I forgot about the girl who loves the words, the ones that sing, that stumble awkwardly, that trip and fall and sometimes catch themselves in time to make it look intentional.

I forgot that there is no hidden agenda. No ultimate desire to create something beyond the something being created. That is to say, my intention for this space of verbosity does not have an endgame. Evolution has no endgame. There is no point where I will stand from this desk and say, “I have a arrived! I am a writer!” and rest my literal ass on my figurative laurels with contentment.

I forgot about the love of the loquacious, the propensity for the prose, the fondness of the flow, the wild eyed delight of the word written well, the appeal of alliteration.

I forgot that I don’t need to be anything in particular. My penchant this week for writing ramblings of an erotic nature does not preclude my proclivity for poetry. And, to be fair, there is a plethora of poetry in a fuck done well.

I get so caught up in the this or the that, it sometimes makes me forget I encompass the all.

So here it is, day one of a new 30 day write yourself alive writing challenge that started well over a month ago. I wasn’t ready to do it before today. Why? Because of the words.

I forgot to not get hung up on the way something is worded for it to have resonance with me.
The first challenge? What is standing in the way of your creative revolution?

I’ve struggled with the answer to that since August first, when the challenge started. “well, it’s obviously me. not making time for this thing that I should have found a way to make a viable endeavour by now. Is that what I want? Do I want to be a published author at some point? Is that my goal? Do I write things worth publishing? I don’t even know if that’s what I want! Should it be? But I barely show up, that’s obviously what’s in the way. Plus I give in to the voices that tell me I have time, that I can do it later, that I can spend another while reading someone else’s genius, rather than acknowledging my own. Because how arrogant is it to insist that I’m in a category similar to these other writers?”

It’s not fucking arrogant at all if it’s true.
And it’s true.

We all have things that we’re good at. I suck at being a responsible parent. Why? Because it’s not something I do. If I did it? I wouldn’t suck at it. It’s the same with writing. I’m a way better writer than I am a parent because I do it way more often. And if I did it as frequently as a mom or dad parents someone? I’d be a fucking genius at it. Every day, go hard, don’t turn it off because you don’t have a choice. That’s not to say that I won’t have days where I’m a shitty writer, just like parents won’t have days where selling children to gypsies feels like a viable option. (How did that start? Are gypsies really in the habit of buying children? I was always hopeful when I heard that, nothing ever came of it though…) but it’s the showing up, the goddamn I have to leave this bed WHY? ok, fine! and doing so. But I was trying to reconcile aspects of myself I found lacking and trying to plan a creative revolution to unseat them and perhaps chop their heads off and dance in the streets while burning the bastille.

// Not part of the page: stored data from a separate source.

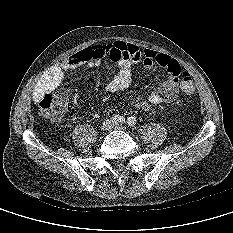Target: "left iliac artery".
<instances>
[{
  "instance_id": "44dca946",
  "label": "left iliac artery",
  "mask_w": 233,
  "mask_h": 233,
  "mask_svg": "<svg viewBox=\"0 0 233 233\" xmlns=\"http://www.w3.org/2000/svg\"><path fill=\"white\" fill-rule=\"evenodd\" d=\"M127 124L128 126H134L136 124V119L135 117L131 116L127 119Z\"/></svg>"
}]
</instances>
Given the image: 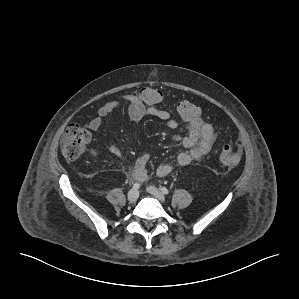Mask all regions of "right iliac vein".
I'll use <instances>...</instances> for the list:
<instances>
[{
	"label": "right iliac vein",
	"mask_w": 299,
	"mask_h": 299,
	"mask_svg": "<svg viewBox=\"0 0 299 299\" xmlns=\"http://www.w3.org/2000/svg\"><path fill=\"white\" fill-rule=\"evenodd\" d=\"M139 197V192L135 189H131L127 194V200L130 203H134Z\"/></svg>",
	"instance_id": "63e3f726"
}]
</instances>
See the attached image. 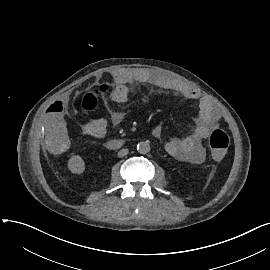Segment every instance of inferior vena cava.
<instances>
[{
    "label": "inferior vena cava",
    "mask_w": 270,
    "mask_h": 270,
    "mask_svg": "<svg viewBox=\"0 0 270 270\" xmlns=\"http://www.w3.org/2000/svg\"><path fill=\"white\" fill-rule=\"evenodd\" d=\"M128 154V149H121L119 152H118V157H124Z\"/></svg>",
    "instance_id": "602c4592"
}]
</instances>
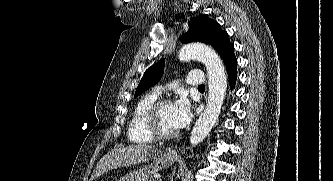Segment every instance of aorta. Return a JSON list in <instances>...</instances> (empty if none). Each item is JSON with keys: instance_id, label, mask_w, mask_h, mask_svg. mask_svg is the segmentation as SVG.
I'll list each match as a JSON object with an SVG mask.
<instances>
[{"instance_id": "1", "label": "aorta", "mask_w": 333, "mask_h": 181, "mask_svg": "<svg viewBox=\"0 0 333 181\" xmlns=\"http://www.w3.org/2000/svg\"><path fill=\"white\" fill-rule=\"evenodd\" d=\"M179 59H196L202 62L208 73V102L205 111L196 121L190 135V144H199L216 123L226 95L225 68L218 54L204 44L185 45L179 52Z\"/></svg>"}]
</instances>
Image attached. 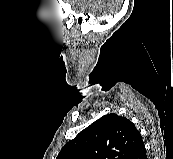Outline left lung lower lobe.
I'll return each instance as SVG.
<instances>
[{"label": "left lung lower lobe", "instance_id": "0a47b994", "mask_svg": "<svg viewBox=\"0 0 173 159\" xmlns=\"http://www.w3.org/2000/svg\"><path fill=\"white\" fill-rule=\"evenodd\" d=\"M130 159H147L144 143L139 147L135 154Z\"/></svg>", "mask_w": 173, "mask_h": 159}]
</instances>
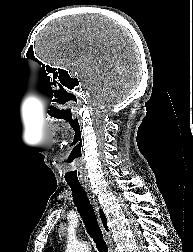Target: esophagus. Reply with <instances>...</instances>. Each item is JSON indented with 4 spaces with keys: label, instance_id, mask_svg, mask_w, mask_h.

But that would suggest there are aspects of me that need to go. That need to be usurped and deposed and done away with. And that wasn’t sitting well with me. And one day I suddenly thought, how different would this feel if I dropped an R?

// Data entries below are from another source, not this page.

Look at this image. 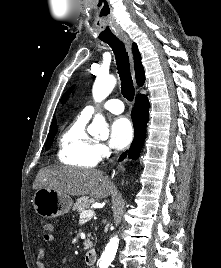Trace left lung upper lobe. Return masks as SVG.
Returning <instances> with one entry per match:
<instances>
[{"instance_id":"obj_1","label":"left lung upper lobe","mask_w":221,"mask_h":268,"mask_svg":"<svg viewBox=\"0 0 221 268\" xmlns=\"http://www.w3.org/2000/svg\"><path fill=\"white\" fill-rule=\"evenodd\" d=\"M72 88L69 89V91L62 97V100L66 98V96L71 92Z\"/></svg>"}]
</instances>
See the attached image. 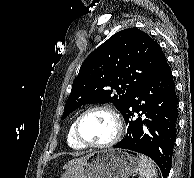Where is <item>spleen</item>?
Instances as JSON below:
<instances>
[{"mask_svg": "<svg viewBox=\"0 0 194 178\" xmlns=\"http://www.w3.org/2000/svg\"><path fill=\"white\" fill-rule=\"evenodd\" d=\"M139 178H157V169L151 159L144 155L139 156Z\"/></svg>", "mask_w": 194, "mask_h": 178, "instance_id": "obj_1", "label": "spleen"}]
</instances>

What is standing in the way of my Creative Evolution?

Instead of revolting and railing against the old guard, the habits that have grown complacent and out of touch, how can I fold all of these traits into this personal pastry I’m in the middle of baking and turn it into some damn fine all of the things pie?

I don’t deny that there are habits I’ve outgrown. I don’t pretend that there aren’t patterns that need work. But to demand of myself that I sunder them, cast them aside and forge a new, stronger personality from the ashes of my former self seems slightly more brutal than I’m inclined to do.

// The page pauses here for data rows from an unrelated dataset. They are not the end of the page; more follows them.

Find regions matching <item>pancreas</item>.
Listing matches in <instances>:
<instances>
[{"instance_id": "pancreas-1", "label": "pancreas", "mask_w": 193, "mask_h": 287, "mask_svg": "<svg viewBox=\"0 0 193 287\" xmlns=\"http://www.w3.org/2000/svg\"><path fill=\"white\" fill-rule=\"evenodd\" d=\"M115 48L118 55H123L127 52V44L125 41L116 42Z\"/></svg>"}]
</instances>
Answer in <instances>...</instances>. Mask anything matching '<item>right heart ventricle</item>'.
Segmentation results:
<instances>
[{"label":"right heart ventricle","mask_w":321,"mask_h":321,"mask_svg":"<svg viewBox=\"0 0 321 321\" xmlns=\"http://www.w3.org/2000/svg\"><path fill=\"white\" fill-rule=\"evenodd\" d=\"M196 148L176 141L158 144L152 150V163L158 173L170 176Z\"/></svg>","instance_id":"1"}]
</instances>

Now I know that there will be those who would see a revolution as the best possible scenario. And that’s great. But I’ve come to understand that for me, the best perspective is one of evolution. Tearing down the old makes way for the new, but in doing so, many of the lessons that could have been learned are lost. Of course I grasp the benefit of phoenix from the inferno, new growth after a forest fire mentality, but that doesn’t suggest a revolution to me. It’s nature.

And, being that it’s natural for seasons to change, and things to start anew, here I am in my writey place at day one.

What’s standing in the way of my creative evolution?